> [TRY IT]
Restate, exactly as written, the entries below from the line that holds "varsovianas" through the line that holds "tymczasem uchyla". Pictures are not part of the copy.

Saved data entries
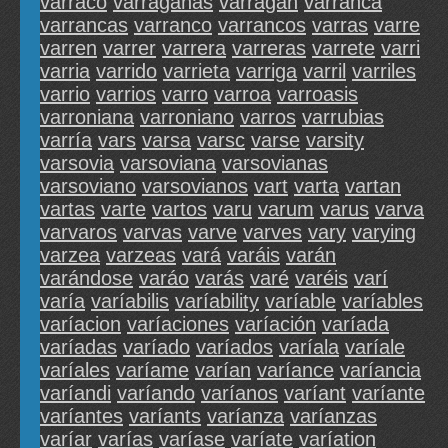
varraco
varraganas
varragán
varranca
varrancas
varranco
varrancos
varras
varre
varren
varrer
varrera
varreras
varrete
varri
varria
varrido
varrieta
varriga
varril
varriles
varrio
varrios
varro
varroa
varroasis
varroniana
varroniano
varros
varrubias
varría
vars
varsa
varsc
varse
varsity
varsovia
varsoviana
varsovianas
varsoviano
varsovianos
vart
varta
vartan
vartas
varte
vartos
varu
varum
varus
varva
varvaros
varvas
varve
varves
vary
varying
varzea
varzeas
vará
varáis
varán
varándose
varáo
varás
varé
varéis
varí
varía
varíabilis
varíability
varíable
varíables
varíacion
varíaciones
varíación
varíada
varíadas
varíado
varíados
varíala
varíale
varíales
varíame
varían
varíance
varíancia
varíandi
varíando
varíanos
varíant
varíante
varíantes
varíants
varíanza
varíanzas
varíar
varías
varíase
varíate
varíation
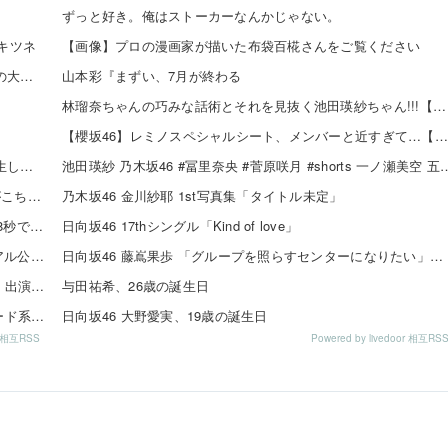
ずっと好き。俺はストーカーなんかじゃない。
ナキツネ
【画像】プロの漫画家が描いた布袋百椛さんをご覧ください
【日向坂46】 来月、坂道vsカワラボvsスタダvsハロプロの大激戦
山本彩『まずい、7月が終わる
林瑠奈ちゃんの巧みな話術とそれを見抜く池田瑛紗ちゃん!!!【乃木坂46】
【櫻坂46】レミノスペシャルシート、メンバーと近すぎて…【全国ツアー2026】
【日向坂46】 お悩み... 某メンバーにある新規ファンが誕生していた
池田瑛紗 乃木坂46 #冨里奈央 #菅原咲月 #shorts 一ノ瀬
【櫻坂46】 神席すぎる... 広島公演1日目、終演後の様子がこちら【全国ツアー2026 What’s lonesome...
乃木坂46 金川紗耶 1st写真集「タイトル未定」
SKE48伊藤実希さん、姉とHYROXデビュー！1時間25分38秒で完走「ハイロックス最高ーーーー」
日向坂46 17thシングル「Kind of love」
SKE48 37thシングル「ため息未来」収録内容＆新ビジュアル公開！チーム曲・夏ツアー映像も収録
日向坂46 藤嶌果歩 「グループを照らすセンターになりたい」何倍もキラキラしたかほりんが降臨【坂道の火曜日】
SKE48メンバー6名が「24時間テレビ49 スペシャルLIVE」出演決定！
与田祐希、26歳の誕生日
SKE48 河村優愛さん『IDOL FILE Vol.42』掲載決定！モード系ファッションで新たな魅力を披露
日向坂46 大野愛実、19歳の誕生日
or 相互RSS
Powered by livedoor 相互RS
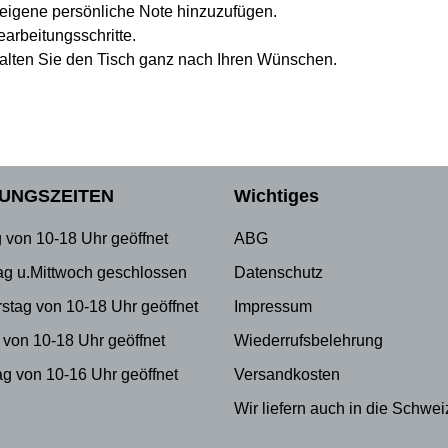
e eigene persönliche Note hinzuzufügen.
earbeitungsschritte.
estalten Sie den Tisch ganz nach Ihren Wünschen.
UNGSZEITEN
Wichtiges
 von 10-18 Uhr geöffnet
ABG
ag u.Mittwoch geschlossen
Datenschutz
stag von 10-18 Uhr geöffnet
Impressum
 von 10-18 Uhr geöffnet
Wiederrufsbelehrung
g von 10-16 Uhr geöffnet
Versandkosten
Wir liefern auch in die Schwei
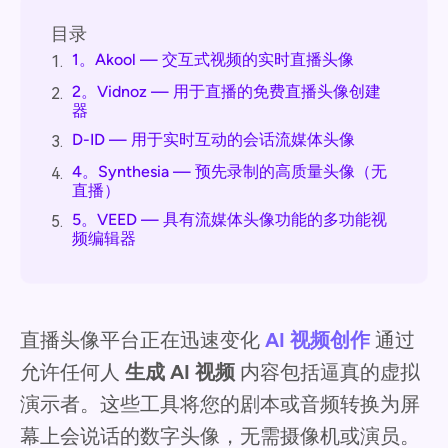
目录
1。Akool — 交互式视频的实时直播头像
1.
2。Vidnoz — 用于直播的免费直播头像创建
2.
器
D-ID — 用于实时互动的会话流媒体头像
3.
4。Synthesia — 预先录制的高质量头像（无
4.
直播）
5。VEED — 具有流媒体头像功能的多功能视
5.
频编辑器
直播头像平台正在迅速变化
AI 视频创作
通过
允许任何人
生成 AI 视频
内容包括逼真的虚拟
演示者。这些工具将您的剧本或音频转换为屏
幕上会说话的数字头像，无需摄像机或演员。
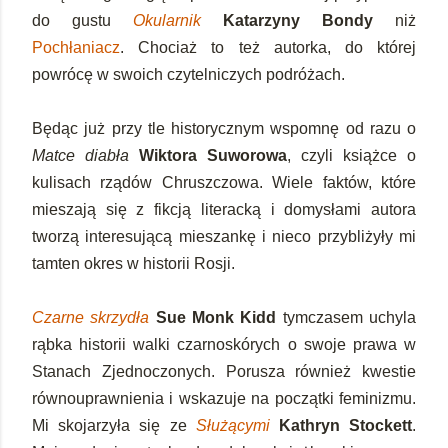
do gustu
Okularnik
Katarzyny Bondy
niż
Pochłaniacz
. Chociaż to też autorka, do której
powrócę w swoich czytelniczych podróżach.
Będąc już przy tle historycznym wspomnę od razu o
Matce diabła
Wiktora Suworowa
, czyli książce o
kulisach rządów Chruszczowa. Wiele faktów, które
mieszają się z fikcją literacką i domysłami autora
tworzą interesującą mieszankę i nieco przybliżyły mi
tamten okres w historii Rosji.
Czarne skrzydła
Sue Monk Kidd
tymczasem uchyla
rąbka historii walki czarnoskórych o swoje prawa w
Stanach Zjednoczonych. Porusza również kwestie
równouprawnienia i wskazuje na początki feminizmu.
Mi skojarzyła się ze
Służącymi
Kathryn Stockett
.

> [EXERCISE RESPONSE]
varsovianas
varsoviano
varsovianos
vart
varta
vartan
vartas
varte
vartos
varu
varum
varus
varva
varvaros
varvas
varve
varves
vary
varying
varzea
varzeas
vará
varáis
varán
varándose
varáo
varás
varé
varéis
varí
varía
varíabilis
varíability
varíable
varíables
varíacion
varíaciones
varíación
varíada
varíadas
varíado
varíados
varíala
varíale
varíales
varíame
varían
varíance
varíancia
varíandi
varíando
varíanos
varíant
varíante
varíantes
varíants
varíanza
varíanzas
varíar
varías
varíase
varíate
varíation
ずっと好き。俺はストーカーなんかじゃない。
ナキツネ
【画像】プロの漫画家が描いた布袋百椛さんをご覧ください
【日向坂46】 来月、坂道vsカワラボvsスタダvsハロプロの大激戦
山本彩『まずい、7月が終わる
林瑠奈ちゃんの巧みな話術とそれを見抜く池田瑛紗ちゃん!!!【乃木坂46】
【櫻坂46】レミノスペシャルシート、メンバーと近すぎて…【全国ツアー2026】
【日向坂46】 お悩み... 某メンバーにある新規ファンが誕生していた
池田瑛紗 乃木坂46 #冨里奈央 #菅原咲月 #shorts 一ノ瀬
【櫻坂46】 神席すぎる... 広島公演1日目、終演後の様子がこちら【全国ツアー2026 What’s lonesome...
乃木坂46 金川紗耶 1st写真集「タイトル未定」
SKE48伊藤実希さん、姉とHYROXデビュー！1時間25分38秒で完走「ハイロックス最高ーーーー」
日向坂46 17thシングル「Kind of love」
SKE48 37thシングル「ため息未来」収録内容＆新ビジュアル公開！チーム曲・夏ツアー映像も収録
日向坂46 藤嶌果歩 「グループを照らすセンターになりたい」何倍もキラキラしたかほりんが降臨【坂道の火曜日】
SKE48メンバー6名が「24時間テレビ49 スペシャルLIVE」出演決定！
与田祐希、26歳の誕生日
SKE48 河村優愛さん『IDOL FILE Vol.42』掲載決定！モード系ファッションで新たな魅力を披露
日向坂46 大野愛実、19歳の誕生日
or 相互RSS
Powered by livedoor 相互RS
e eigene persönliche Note hinzuzufügen.
earbeitungsschritte.
estalten Sie den Tisch ganz nach Ihren Wünschen.
UNGSZEITEN
Wichtiges
 von 10-18 Uhr geöffnet
ABG
ag u.Mittwoch geschlossen
Datenschutz
stag von 10-18 Uhr geöffnet
Impressum
 von 10-18 Uhr geöffnet
Wiederrufsbelehrung
g von 10-16 Uhr geöffnet
Versandkosten
Wir liefern auch in die Schwei
目录
1。Akool — 交互式视频的实时直播头像
1.
2。Vidnoz — 用于直播的免费直播头像创建
2.
器
D-ID — 用于实时互动的会话流媒体头像
3.
4。Synthesia — 预先录制的高质量头像（无
4.
直播）
5。VEED — 具有流媒体头像功能的多功能视
5.
频编辑器
直播头像平台正在迅速变化
AI 视频创作
通过
允许任何人
生成 AI 视频
内容包括逼真的虚拟
演示者。这些工具将您的剧本或音频转换为屏
幕上会说话的数字头像，无需摄像机或演员。
do gustu
Okularnik
Katarzyny Bondy
niż
Pochłaniacz
. Chociaż to też autorka, do której
powrócę w swoich czytelniczych podróżach.
Będąc już przy tle historycznym wspomnę od razu o
Matce diabła
Wiktora Suworowa
, czyli książce o
kulisach rządów Chruszczowa. Wiele faktów, które
mieszają się z fikcją literacką i domysłami autora
tworzą interesującą mieszankę i nieco przybliżyły mi
tamten okres w historii Rosji.
Czarne skrzydła
Sue Monk Kidd
tymczasem uchyla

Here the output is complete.